# [Work to be completed]
Nothing in the records below should be altered in the copy, although the pictures must be left out.

# [Records provided]
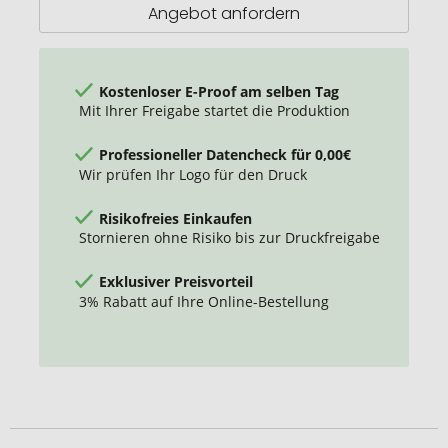
ml
Angebot anfordern
Kostenloser E-Proof am selben Tag
Mit Ihrer Freigabe startet die Produktion
Professioneller Datencheck für 0,00€
Wir prüfen Ihr Logo für den Druck
Risikofreies Einkaufen
Stornieren ohne Risiko bis zur Druckfreigabe
Exklusiver Preisvorteil
3% Rabatt auf Ihre Online-Bestellung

# [Answer space]
ml
Angebot anfordern
Kostenloser E-Proof am selben Tag
Mit Ihrer Freigabe startet die Produktion
Professioneller Datencheck für 0,00€
Wir prüfen Ihr Logo für den Druck
Risikofreies Einkaufen
Stornieren ohne Risiko bis zur Druckfreigabe
Exklusiver Preisvorteil
3% Rabatt auf Ihre Online-Bestellung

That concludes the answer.